El lío padre de la lengua madre
No hacía falta ser profeta para saber que Rodríguez Zapatero, guiado por el inefable ministro Moratinos, se metía en un berenjenal de no te menees al solicitar que la UE adoptase las lenguas cooficiales de España. "Es que no existen amores puros ni amigos que no exijan contrapartidas", escribía este articulista el pasado 29 de octubre en El Periódico de Catalunya, argumentando que "mientras Maragall y Carod Rovira muestran su lógica satisfacción en lo que al catalán se refiere, no les queda otra que escandalizarse luego por la segregación lingüística realizada con el valenciano".
Entonces, el lío sólo estaba iniciado. Pero era obvio que la insensata pretensión del presidente del Gobierno español de agradar a todo el mundo acabaría inevitablemente por agraviar a casi todos. "Visto lo visto", anticipaba uno, "hacer amigos no es difícil. Contentarlos siempre, en cambio, resultaba imposible".
Un precedente de este conflicto, a nivel mínimo -y en sentido inverso-, lo protagonizó hace más de dos años el director de la Real Academia Española, Víctor García de la Concha. Interpelado en el Senado por Josep Varela, representante de CiU, el director de la Academia recitó de memoria la definición del valenciano que da el diccionario de la RAE: "Una modalidad del catalán que se habla en gran parte del antiguo Reino de Valencia y que es allí sentida como lengua propia".
¡Dios, la que se armó! Soy recipiendario de alguna confidencia del atribulado director que me confesaba "no haber tomado partido", que se había limitado a "reproducir una definición académica" y que "reconocía el carácter oficial del valenciano, recogido en el Estatuto de Autonomía". Para remediar el desaguisado, el hombre recibió meses después en Madrid a bombo y platillo a una delegación de nuestra Academia Valenciana y hace sólo unos días ha acabado por firmar con el presidente Camps un convenio que reconoce la competencia de la Generalitat en el "enriquecimiento de las dos lenguas que conforman su rico patrimonio lingüístico, el valenciano y el castellano".

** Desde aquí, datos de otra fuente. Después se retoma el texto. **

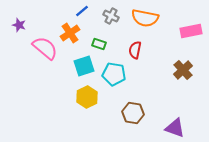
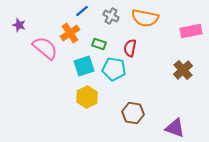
red semicircle: moved 5 px left, 2 px up
cyan pentagon: moved 5 px up
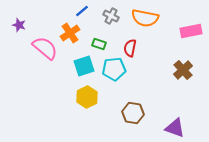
cyan pentagon: rotated 15 degrees counterclockwise
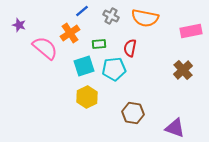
green rectangle: rotated 24 degrees counterclockwise
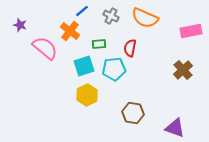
orange semicircle: rotated 12 degrees clockwise
purple star: moved 1 px right
orange cross: moved 2 px up; rotated 18 degrees counterclockwise
yellow hexagon: moved 2 px up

Lo que no había entendido García de la Concha cuando su imprudente intervención en el Senado ni, al parecer, tampoco Rodríguez Zapatero, es que lo de la lengua -de todas las lenguas- no es una cuestión filológica, sino emocional, de sentimientos y creencias. Tras mi intervención el otro día en una tertulia radiofónica y haber seguido desde fuera muchas otras, observo que esa misma falta de sensibilidad es compartida por la mayoría de filólogos de fin de semana y lingüistas de ocasión.
Así, no es de extrañar que los políticos acaben por usurpar la función de los académicos. Unos, como Maragall, vociferan su impotente desconcierto; otros, como Carod Rovira, llegan hasta la amenaza y el chantaje; algunos, como Francisco Camps, se crecen ante un regalo político que jamás hubiesen creído que se lo traerían ni los mismísimos Reyes Magos, y alguno más, como Joan Ignasi Pla, reconocen estar en fuera de juego, ya que "nadie me dijo nada ni sé qué es lo que se ha hablado" en la entrevista Zapatero-Carod.
Paradójicamente, quien ha permanecido más tranquila durante esta agitada controversia es la Academia Valenciana de la Lengua, donde, por cierto, coexisten y hasta conviven las concepciones más contrapuestas sobre el carácter del valenciano. Su única aportación doctrinal ha sido la de afirmar que el texto remitido por el Consell a Bruselas "se inscribe dentro del sistema lingüístico al cual pertenece el valenciano". Así que si la Generalitat de Cataluña lo ha asumido como propio, allá ellos.
A algunos, esta prudencia de la AVL les puede parecer cobardía, a falta de aportaciones suyas bien visibles sobre el futuro de nuestra lengua. Otros, en cambio, pensamos que es una pena y hasta una irresponsabilidad que se haya perturbado la función de la docta institución con la polémica política. Precisamente, el mayor mérito de los creadores de la Academia -el citado Pla y el ex presidente Zaplana- fue el dejar a las banderías fuera de la cuestión lingüística y confinar a ésta en el recinto académico. Aplacadas así las iras de unos y otros, hasta el catalanismo más expansionista se permitió enfundar las armas.
Por eso, el politizar de nuevo los sentimientos más profundos de la gente, me parece un dislate. Cuentan que, cuando la República, el Ateneo madrileño sometió a votación la existencia de Dios, quien habría ganado el escrutinio por el margen de un solo voto. De ser cierta la anécdota, reflejaría una absurda hipertrofia democrática. La existencia de un Ser Supremo depende de las creencias y de los sentimientos de la gente y no del resultado de una votación. Si supiésemos aplicarnos la moraleja de aquella historia al lío lingüístico de ahora, es que algo habríamos aprendido.